=== Data supplied ===
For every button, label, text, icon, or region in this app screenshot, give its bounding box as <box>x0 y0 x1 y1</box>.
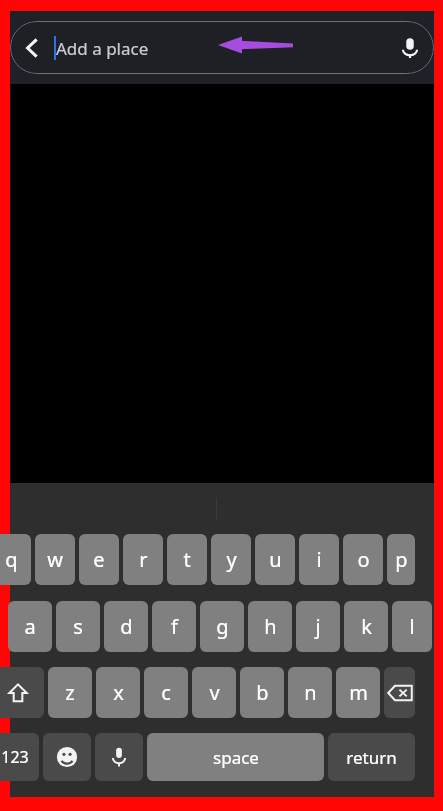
staticText: 123 <box>1 746 29 768</box>
staticText: y <box>226 546 237 573</box>
staticText: o <box>357 546 370 573</box>
staticText: h <box>264 613 277 640</box>
staticText: i <box>316 546 322 573</box>
staticText: d <box>120 613 133 640</box>
staticText: x <box>113 679 124 706</box>
button[interactable]: Emoji <box>43 733 91 781</box>
button[interactable]: l <box>392 601 432 652</box>
other: Backspace <box>384 667 415 718</box>
button[interactable]: Back <box>10 21 434 74</box>
button[interactable]: w <box>35 534 75 585</box>
button[interactable]: f <box>152 601 196 652</box>
staticText: v <box>209 679 220 706</box>
button[interactable]: return <box>328 733 415 781</box>
staticText: space <box>213 746 259 769</box>
button[interactable]: space <box>147 733 324 781</box>
button[interactable]: Voice input <box>95 733 143 781</box>
button[interactable]: q <box>0 534 31 585</box>
button[interactable]: Backspace <box>384 667 415 718</box>
staticText: return <box>346 746 397 769</box>
button[interactable]: c <box>144 667 188 718</box>
staticText: b <box>256 679 269 706</box>
button[interactable]: j <box>296 601 340 652</box>
other: Voice input <box>95 733 143 781</box>
button[interactable]: e <box>79 534 119 585</box>
button[interactable]: k <box>344 601 388 652</box>
staticText: z <box>65 679 75 706</box>
staticText: j <box>315 613 321 640</box>
staticText: a <box>24 613 36 640</box>
button[interactable]: s <box>56 601 100 652</box>
button[interactable]: y <box>211 534 251 585</box>
button[interactable]: i <box>299 534 339 585</box>
button[interactable]: 123 <box>0 733 39 781</box>
other: Shift <box>0 667 44 718</box>
staticText: n <box>304 679 317 706</box>
staticText: m <box>349 679 368 706</box>
button[interactable]: u <box>255 534 295 585</box>
staticText: c <box>161 679 171 706</box>
staticText: u <box>269 546 282 573</box>
button[interactable]: p <box>387 534 415 585</box>
staticText: q <box>5 546 18 573</box>
button[interactable]: g <box>200 601 244 652</box>
button[interactable]: z <box>48 667 92 718</box>
button[interactable]: Voice search <box>386 21 434 74</box>
staticText: r <box>139 546 148 573</box>
button[interactable]: b <box>240 667 284 718</box>
button[interactable]: d <box>104 601 148 652</box>
staticText: t <box>183 546 191 573</box>
staticText: Add a place <box>56 37 149 60</box>
button[interactable]: m <box>336 667 380 718</box>
staticText: k <box>361 613 372 640</box>
button[interactable]: r <box>123 534 163 585</box>
button[interactable]: v <box>192 667 236 718</box>
button[interactable]: x <box>96 667 140 718</box>
other: Emoji <box>43 733 91 781</box>
staticText: g <box>216 613 229 640</box>
button[interactable]: a <box>8 601 52 652</box>
button[interactable]: h <box>248 601 292 652</box>
button[interactable]: Shift <box>0 667 44 718</box>
staticText: s <box>73 613 83 640</box>
staticText: w <box>47 546 63 573</box>
staticText: l <box>409 613 415 640</box>
button[interactable]: n <box>288 667 332 718</box>
button[interactable]: t <box>167 534 207 585</box>
staticText: f <box>171 613 178 640</box>
staticText: p <box>395 546 408 573</box>
button[interactable]: Back <box>10 21 54 74</box>
button[interactable]: o <box>343 534 383 585</box>
staticText: e <box>93 546 105 573</box>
===
Exercise
Please hand back every entry above exactly, with no images in the copy.

Task result
For every button, label, text, icon, or region in this app screenshot, give its bounding box as <box>x0 y0 x1 y1</box>.
staticText: 123 <box>1 746 29 768</box>
staticText: y <box>226 546 237 573</box>
staticText: o <box>357 546 370 573</box>
staticText: h <box>264 613 277 640</box>
staticText: i <box>316 546 322 573</box>
staticText: d <box>120 613 133 640</box>
staticText: x <box>113 679 124 706</box>
button[interactable]: Emoji <box>43 733 91 781</box>
button[interactable]: l <box>392 601 432 652</box>
other: Backspace <box>384 667 415 718</box>
button[interactable]: Back <box>10 21 434 74</box>
button[interactable]: w <box>35 534 75 585</box>
button[interactable]: f <box>152 601 196 652</box>
staticText: v <box>209 679 220 706</box>
button[interactable]: return <box>328 733 415 781</box>
staticText: space <box>213 746 259 769</box>
button[interactable]: space <box>147 733 324 781</box>
button[interactable]: Voice input <box>95 733 143 781</box>
button[interactable]: q <box>0 534 31 585</box>
button[interactable]: Backspace <box>384 667 415 718</box>
staticText: return <box>346 746 397 769</box>
button[interactable]: c <box>144 667 188 718</box>
staticText: b <box>256 679 269 706</box>
button[interactable]: j <box>296 601 340 652</box>
other: Voice input <box>95 733 143 781</box>
button[interactable]: e <box>79 534 119 585</box>
button[interactable]: k <box>344 601 388 652</box>
staticText: z <box>65 679 75 706</box>
staticText: j <box>315 613 321 640</box>
staticText: a <box>24 613 36 640</box>
button[interactable]: s <box>56 601 100 652</box>
button[interactable]: y <box>211 534 251 585</box>
button[interactable]: i <box>299 534 339 585</box>
button[interactable]: 123 <box>0 733 39 781</box>
other: Shift <box>0 667 44 718</box>
staticText: n <box>304 679 317 706</box>
staticText: m <box>349 679 368 706</box>
button[interactable]: u <box>255 534 295 585</box>
staticText: c <box>161 679 171 706</box>
staticText: u <box>269 546 282 573</box>
button[interactable]: p <box>387 534 415 585</box>
staticText: q <box>5 546 18 573</box>
button[interactable]: g <box>200 601 244 652</box>
button[interactable]: z <box>48 667 92 718</box>
button[interactable]: Voice search <box>386 21 434 74</box>
staticText: r <box>139 546 148 573</box>
button[interactable]: b <box>240 667 284 718</box>
button[interactable]: d <box>104 601 148 652</box>
staticText: t <box>183 546 191 573</box>
staticText: Add a place <box>56 37 149 60</box>
button[interactable]: m <box>336 667 380 718</box>
staticText: k <box>361 613 372 640</box>
button[interactable]: r <box>123 534 163 585</box>
button[interactable]: v <box>192 667 236 718</box>
button[interactable]: x <box>96 667 140 718</box>
other: Emoji <box>43 733 91 781</box>
staticText: g <box>216 613 229 640</box>
button[interactable]: a <box>8 601 52 652</box>
button[interactable]: h <box>248 601 292 652</box>
button[interactable]: Shift <box>0 667 44 718</box>
staticText: s <box>73 613 83 640</box>
staticText: w <box>47 546 63 573</box>
staticText: l <box>409 613 415 640</box>
button[interactable]: n <box>288 667 332 718</box>
button[interactable]: t <box>167 534 207 585</box>
staticText: f <box>171 613 178 640</box>
staticText: p <box>395 546 408 573</box>
button[interactable]: Back <box>10 21 54 74</box>
button[interactable]: o <box>343 534 383 585</box>
staticText: e <box>93 546 105 573</box>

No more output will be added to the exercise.